In some applications, the display may utilize a fast paced update waveform mode, such as a "direct update" waveform mode ("DUDS"). DUDS can have more than one gray level, typically less gray level than the grayscale drive scheme (“GSDS”), although GSDS can achieve transitions between all possible gray levels. The most important characteristic of DUDS is the "indirect" transition often used in GSDS (at least in some transitions, the pixel goes from the initial gray level to one extreme optical state and then in the opposite direction to the final gray.
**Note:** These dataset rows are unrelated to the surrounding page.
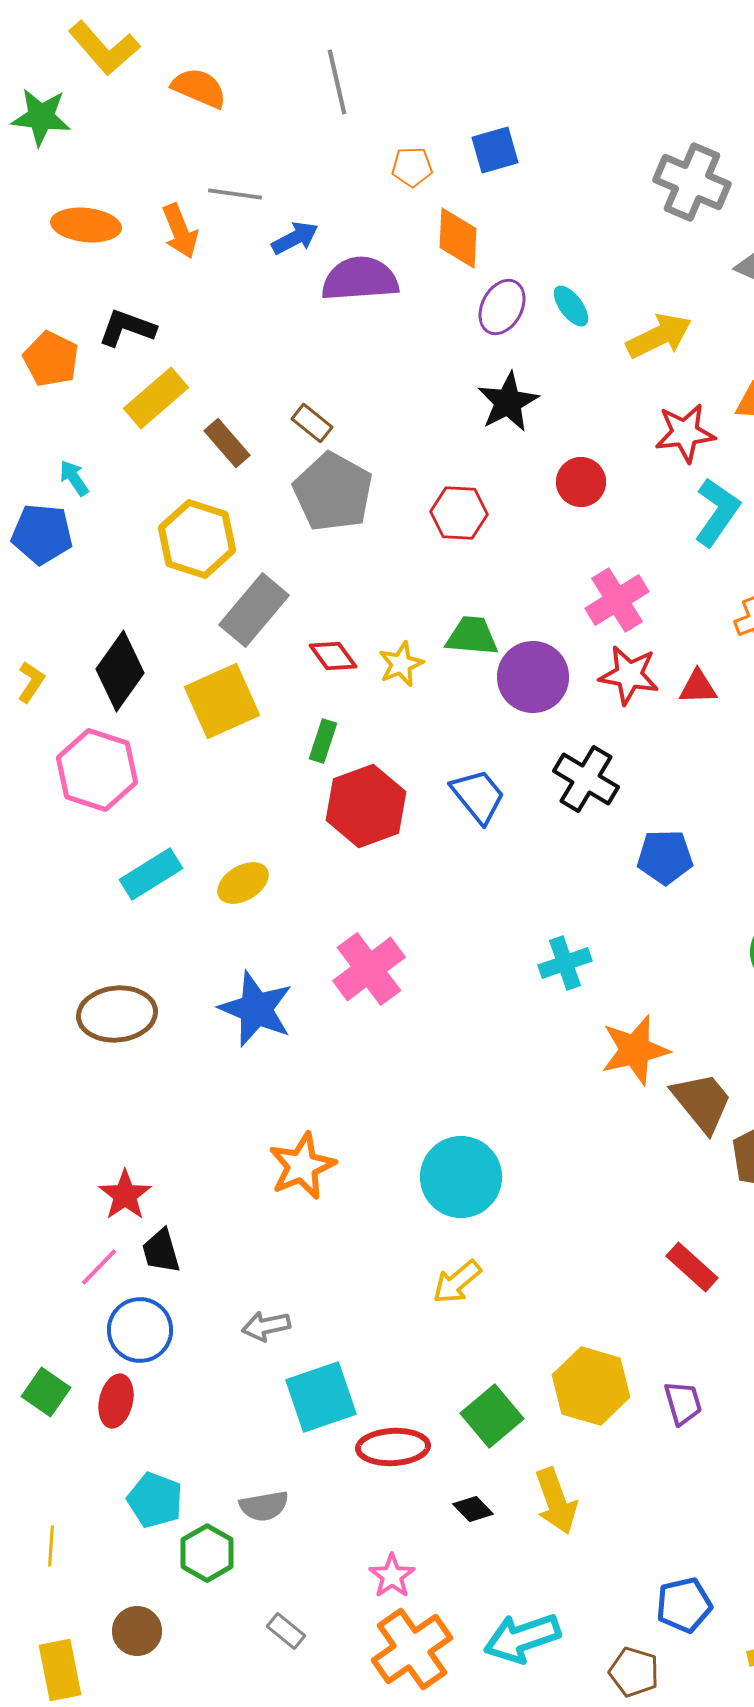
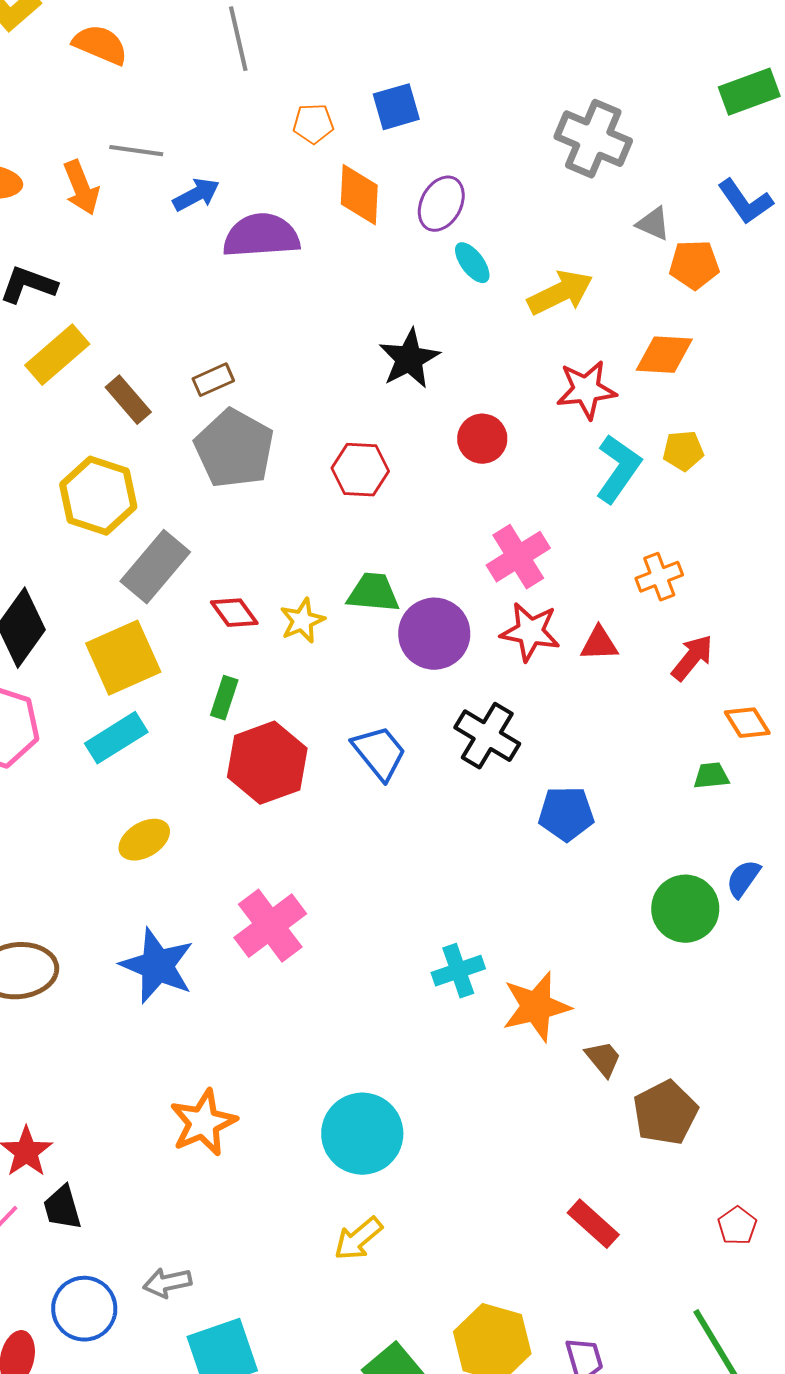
purple ellipse: (502, 307) -> (441, 204), moved
brown rectangle: (312, 423) -> (213, 380), turned -63
cyan rectangle: (151, 874) -> (116, 738), moved
cyan cross: (565, 963) -> (458, 971), moved
brown trapezoid: (702, 1102) -> (603, 1059), size x0.6
blue circle: (140, 1330) -> (84, 1309), moved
Driven to level: In some cases, the transition is driven from the initial gray level to one extreme optical state, from there to the opposite extreme optical state, and finally to the final extreme optical state. In contrast to (which can be achieved by), the transition is handled by a simple one-way drive from the initial gray level to the final gray level. See, for example, the drive scheme illustrated in FIGS. 11A and 11B of US Pat. No. 7,012,600 described above. Therefore, this electrophoretic display has a saturation pulse length (“saturation pulse length” at a particular voltage that is sufficient to drive the display's pixels from one extreme optical state to the other optical state. The DUDS can have an update time in grayscale mode of about 2-3 times (defined as a period), or about 700-900 ms, while the DUDS is equal to or about 200-200 to the length of the saturation pulse. It has a maximum update time of 300 milliseconds.
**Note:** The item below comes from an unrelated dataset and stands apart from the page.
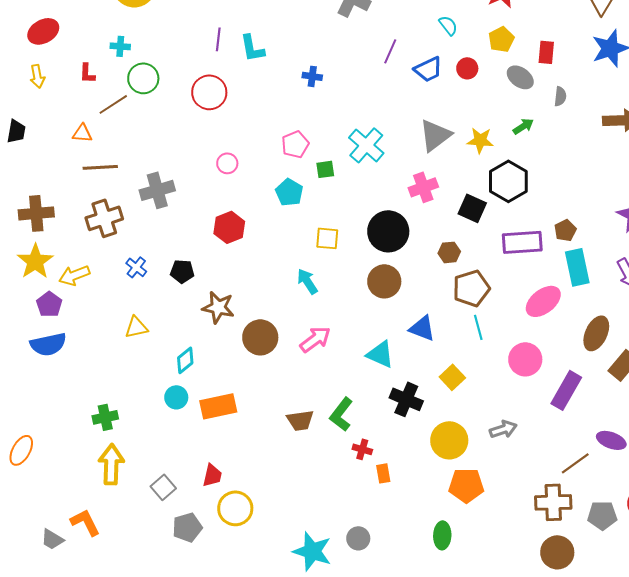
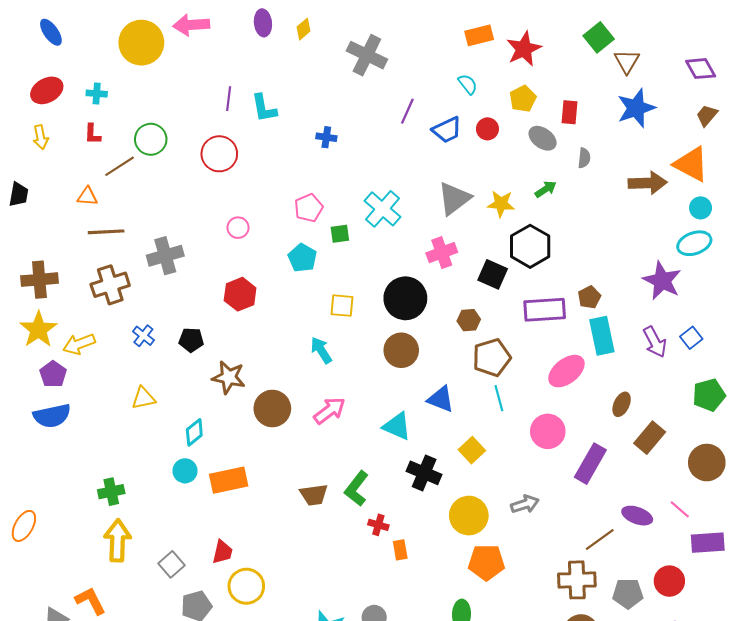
cyan cross: (120, 46) -> (97, 94), moved
brown ellipse: (596, 333) -> (622, 404), size x0.7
It should be understood that the direct update (DU) waveform mode or drive scheme described above is used herein to illustrate the general operating principles of the subject matter disclosed herein. It is not intended to serve as a limitation to the subject. These operating principles can be easily applied to other waveform modes or schemes.

The DU waveform mode is a drive scheme that normally considers updates to white and black with empty self-transition. DU mode has a short update time to quickly present black and white, with a minimal appearance of "flash-like" transitions, and the display appears to be blinking, partly. It may not be visually appealing to the eyes of the viewer. DU mode can sometimes be used to present menus, progress bars, keyboards, etc. on the display screen. Edge artifacts can occur on black and white backgrounds because both white-white and black-black transitions are null (ie, undriven) in DU mode.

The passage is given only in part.